事例2.ビルの空調省エネ取組み事例

  • 1.概要

    都内にある延べ床面積23,000m2の某事務所ビルでは、床面積あたりのエネルギー使用量が2,400MJ/m2と一般的な事務所ビルとしては高いことから、エネルギー使用比率の高い空調設備の更新検討を行っていました。しかしながら本当に必要な熱負荷や空調設備の運転状況などが不明であったため、まず現状設備のチューニング(http://www.eccj.or.jp/b_tuning/04/index.html)をテナントと協力して開始し、その後高効率機器への転換による省エネを進めています。この取り組みを以下に述べます。

     

  • 2.ステップ1: 冷水温度見直しによるチューニング事例

    ビルのチューニング項目には冷暖房同時運転による混合損失防止や熱源運転方法の改善あるいは空調機の起動時刻の見直しなどさまざまな項目があります。ここでは冷水温度見直しによるチューニングを紹介します。

    <チューニング内容>

    空調や熱源設備の能力は、一般的に安全率や将来負荷増を見込んで設計されることが多いためピーク負荷の時期以外は低負荷率・低効率となっていると言われています。本事務所ビルでこの実態を調査したところ7,8月以外は負荷率が平均50%以下であることが判明しました。
    このため冷房を使用している6月から11月の6ヶ月の内、7,8月を除く4ヶ月について空調熱源設備の冷水出口温度を徐々に下げるチューニングを開始しました。チューニングにあたってはテナントの協力をいただき、室内環境を確認しながら実施しました。その結果、冷水出口温度を従来の7℃から10℃に上げることができ、12%の冷凍圧縮機(*)の省エネが図れました。

     

    <チューニング効果>

    • 1)試算の前提条件
    • a) 期間:6月から11月の7,8月を除く4ヶ月(25日×4ヶ月=100日)
    • b) 総時間:10時間/日とする(100日×10時間=1,000時間)
    • c) 出口温度を7℃から10℃へ上げる(圧縮機動力は現状10℃に比較して12%削減されます。

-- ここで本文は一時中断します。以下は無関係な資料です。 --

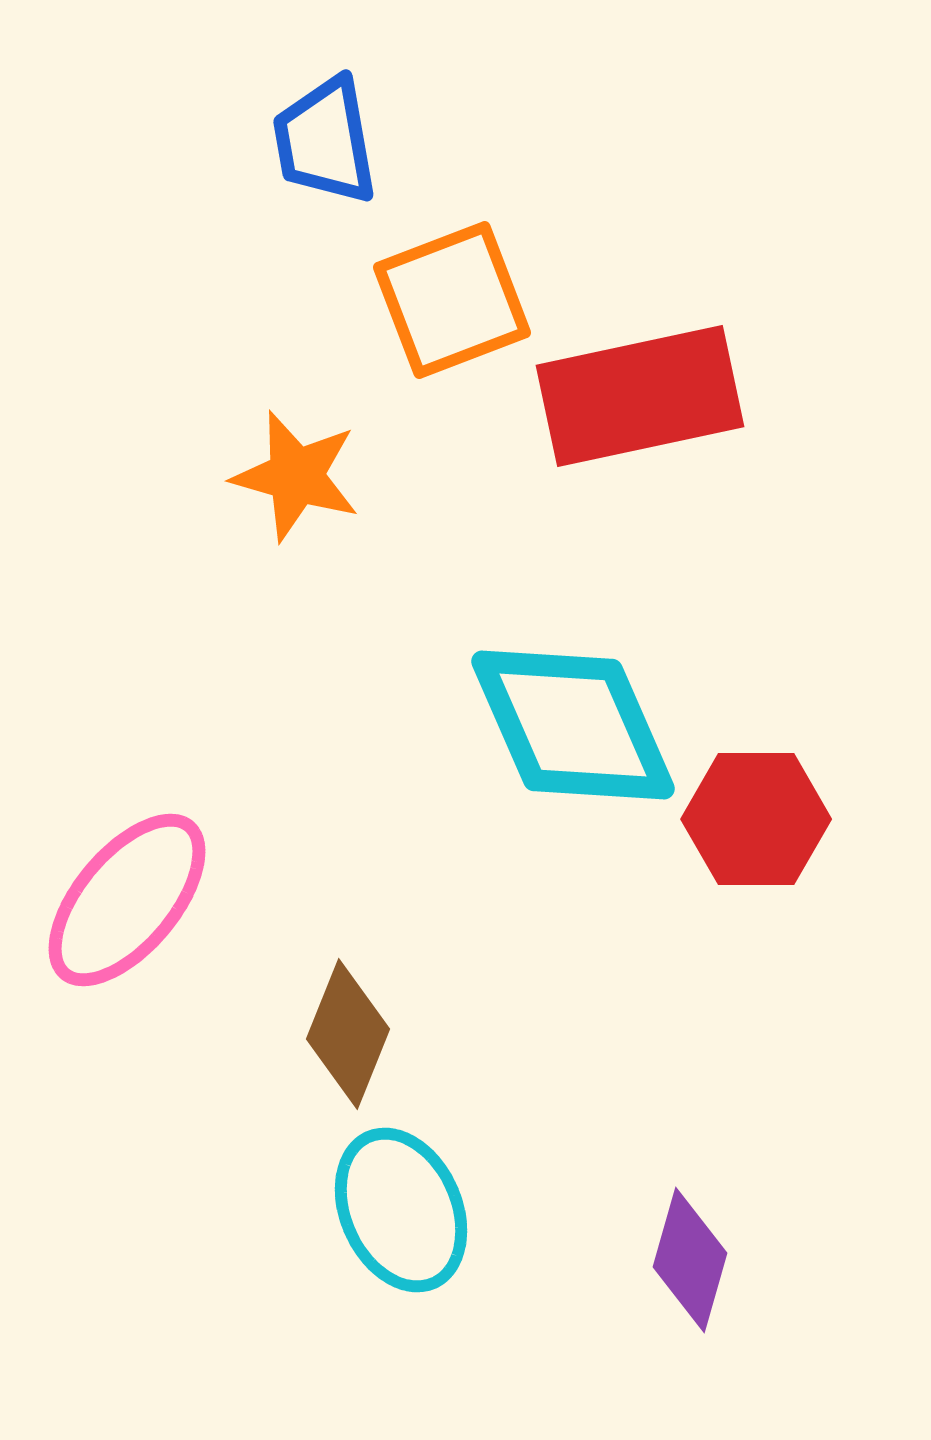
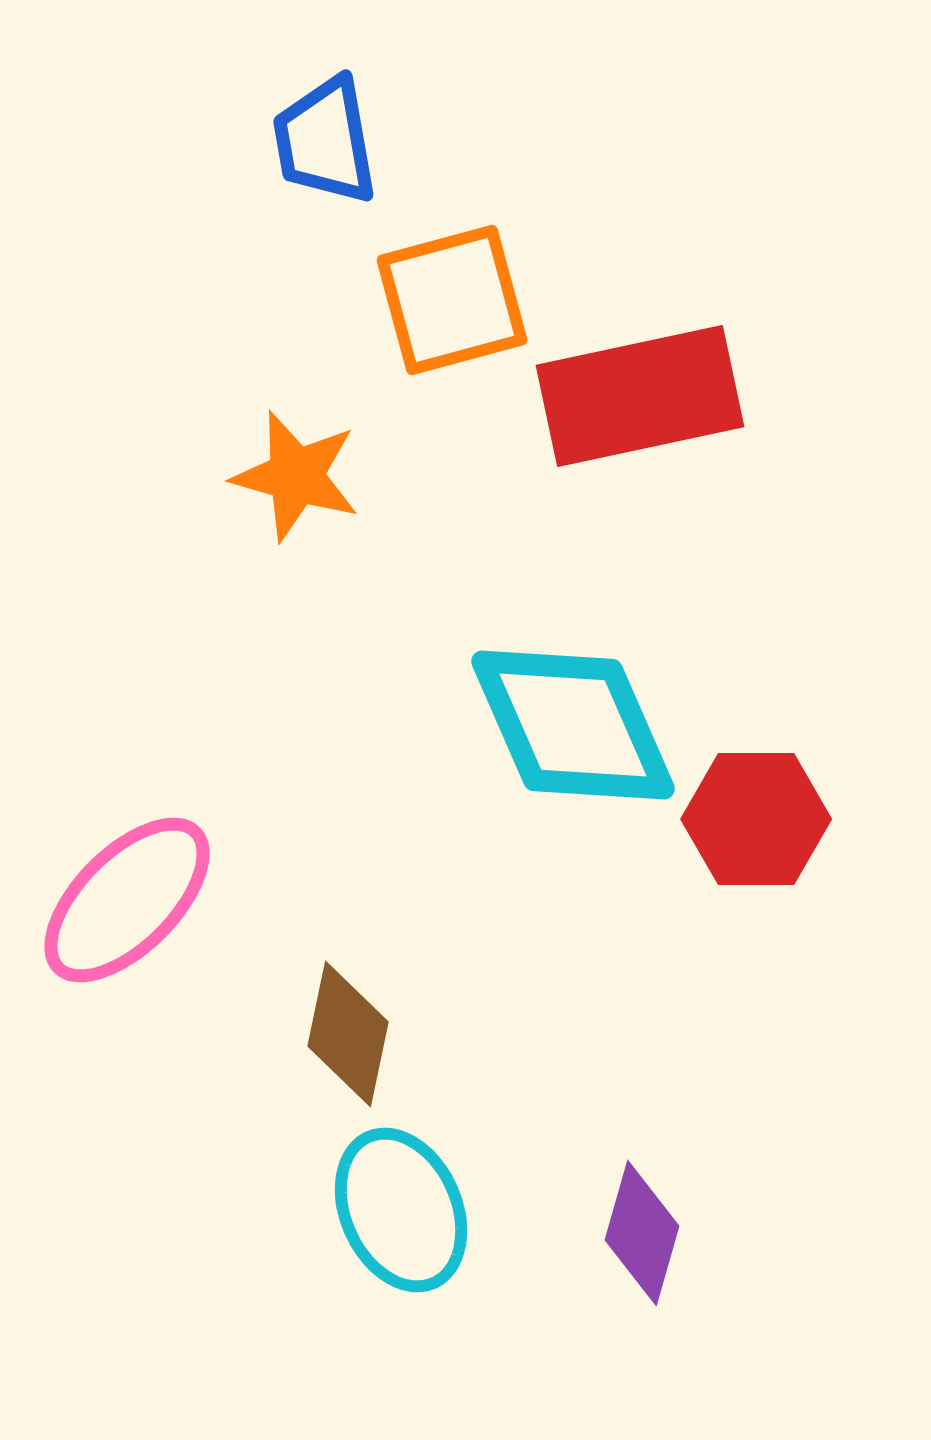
orange square: rotated 6 degrees clockwise
pink ellipse: rotated 5 degrees clockwise
brown diamond: rotated 10 degrees counterclockwise
purple diamond: moved 48 px left, 27 px up
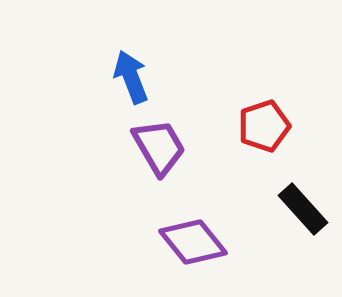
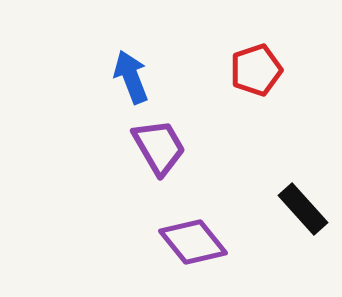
red pentagon: moved 8 px left, 56 px up
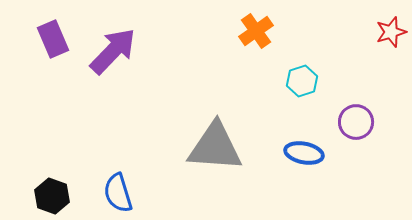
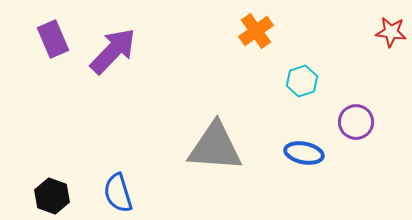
red star: rotated 24 degrees clockwise
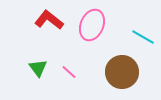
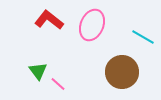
green triangle: moved 3 px down
pink line: moved 11 px left, 12 px down
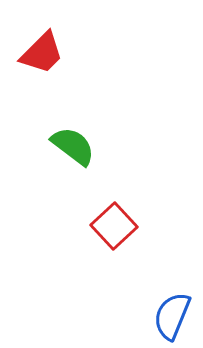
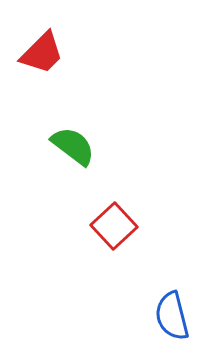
blue semicircle: rotated 36 degrees counterclockwise
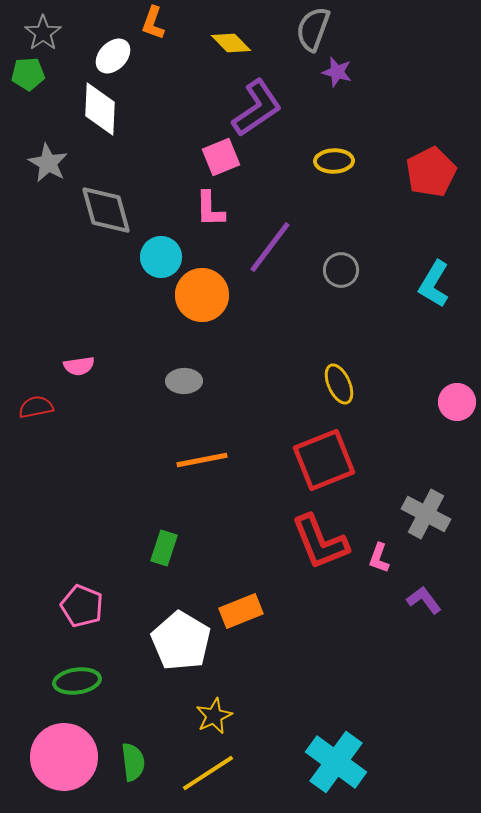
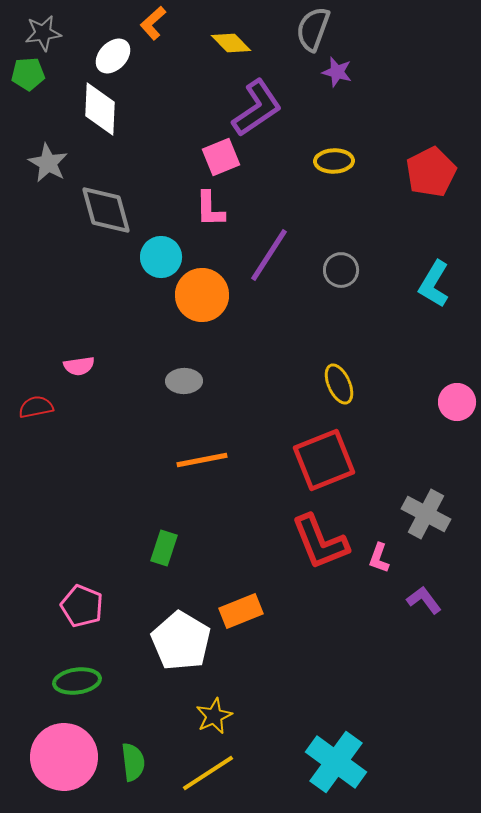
orange L-shape at (153, 23): rotated 28 degrees clockwise
gray star at (43, 33): rotated 27 degrees clockwise
purple line at (270, 247): moved 1 px left, 8 px down; rotated 4 degrees counterclockwise
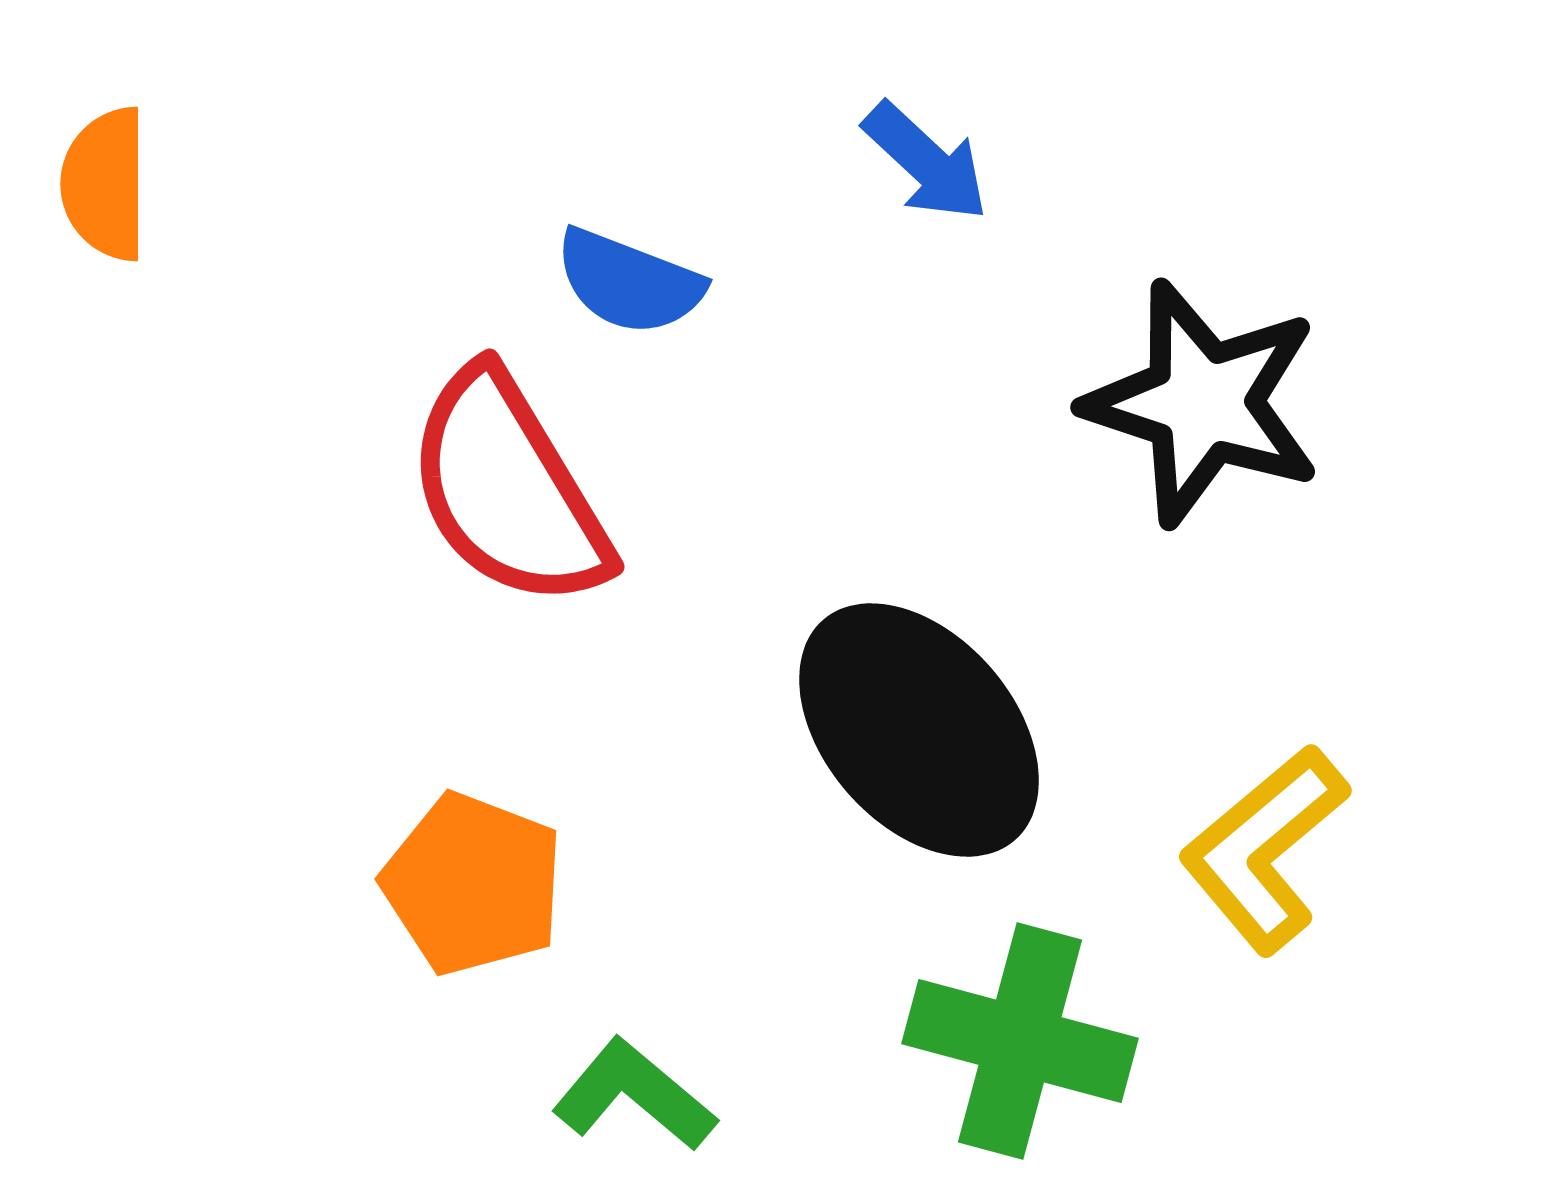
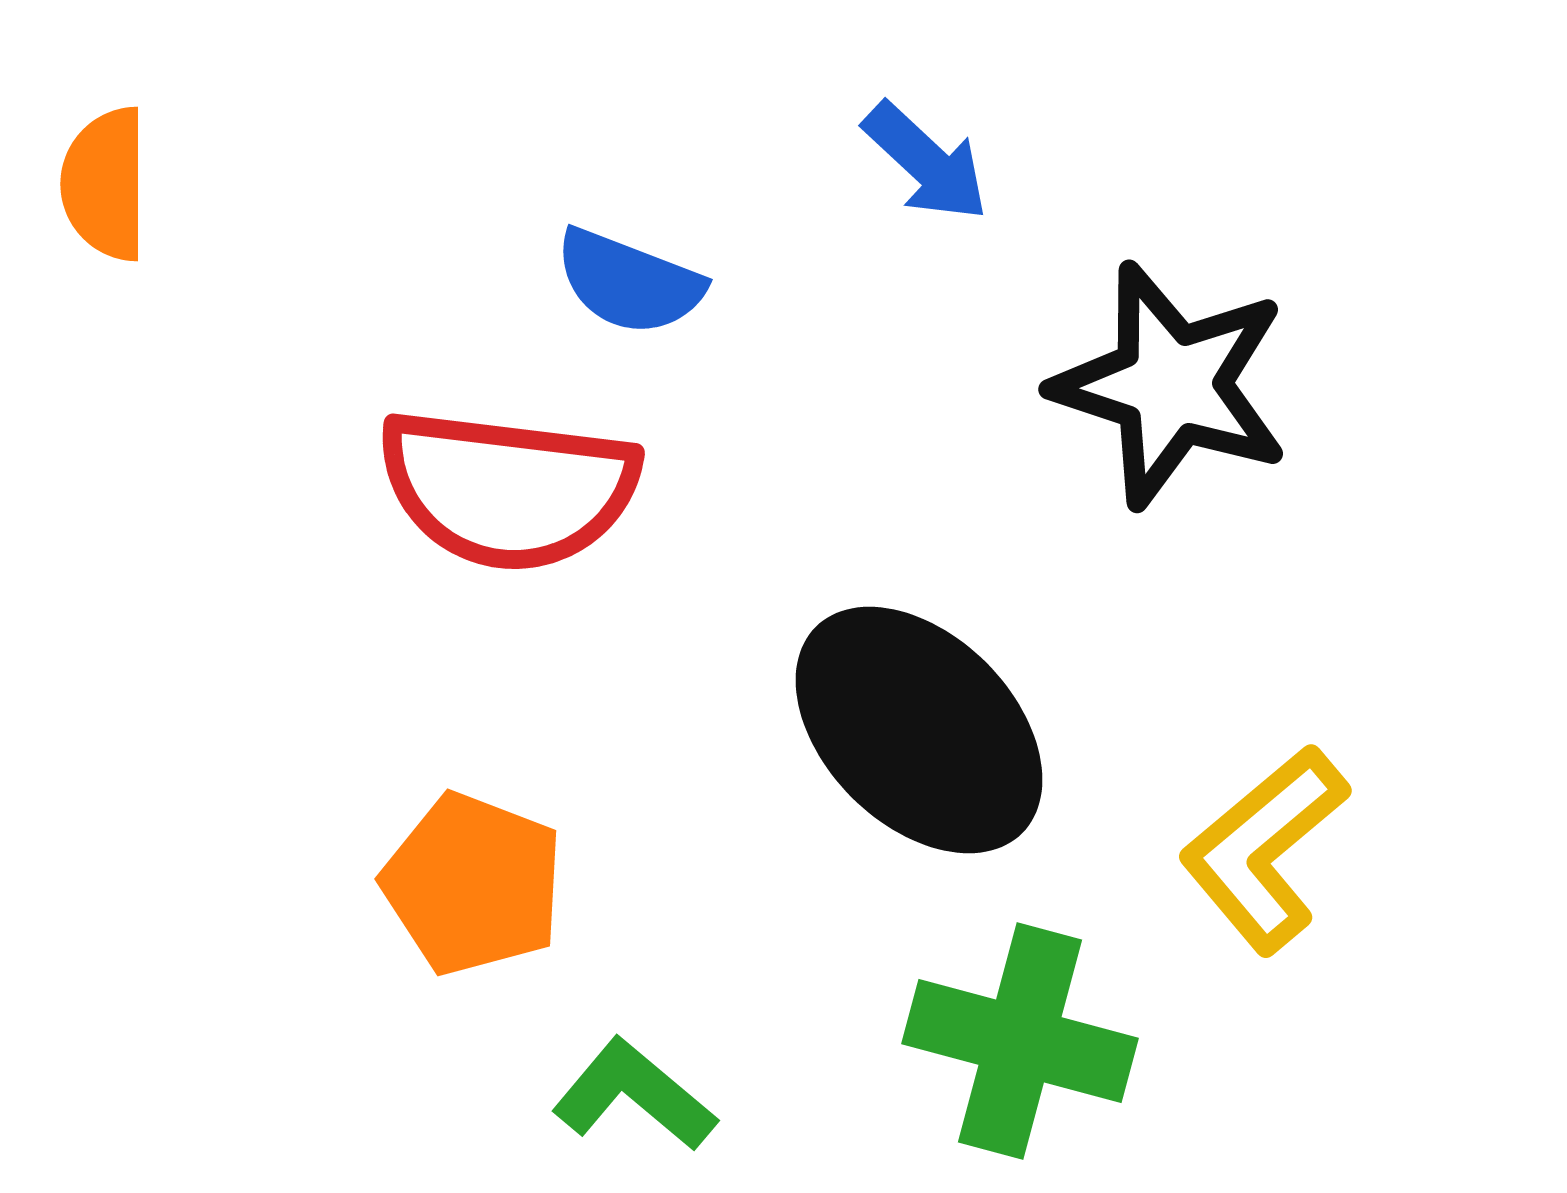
black star: moved 32 px left, 18 px up
red semicircle: rotated 52 degrees counterclockwise
black ellipse: rotated 4 degrees counterclockwise
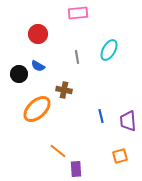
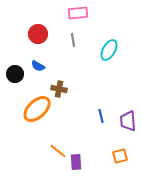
gray line: moved 4 px left, 17 px up
black circle: moved 4 px left
brown cross: moved 5 px left, 1 px up
purple rectangle: moved 7 px up
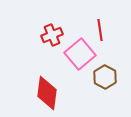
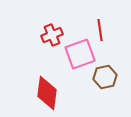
pink square: rotated 20 degrees clockwise
brown hexagon: rotated 20 degrees clockwise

図1参照)
    • d) 現在の圧縮機動力の電力消費量:162kWh(1時間当たりで、冷凍機動力180kW)
    • e) 電力量金単価 15円/kWh

     

     図-1冷水出口温度と冷凍機圧縮動力

     

    • 2) 効果試算
    • a) 削減電力量:(d)×(c)×(b)=162kWh×12%×1,000時間=19,440kWh
    • b) 削減金額:削減電力量×電力量単価=19,440kWh×15円/kWh=291,600円
    • c) CO2削減量:削減電力量×0.418t-CO2/千kWh=19,440kWh×0.418 t-CO2/千kWh=8.1t-CO2

     

    3.ステップ2:高効率冷凍機への転換による省エネ

    本事務所ビルに設置している冷凍機(ターボ)は19年前の機器であり、初期性能も経年劣化により低下傾向にあります。上記チューニングにより現状機器でも上で述べたとおり省エネが達成できましたが、このチューニング後の効率を基準に、次のステップとして高効率冷凍機への転換を検討中です。最新の高効率冷凍機の性能として図-2のとおり、平均的には実運転COP(*)が4.7から6.4へ改善され、年間省エネ量としては、36%程度((6.4-4.7)÷4.7)の効果が期待できます。但し、負荷率により実運転COPが変化することもあり、現在季節毎の負荷パターンから詳細の効果計算とエンジニアリングを実施しています。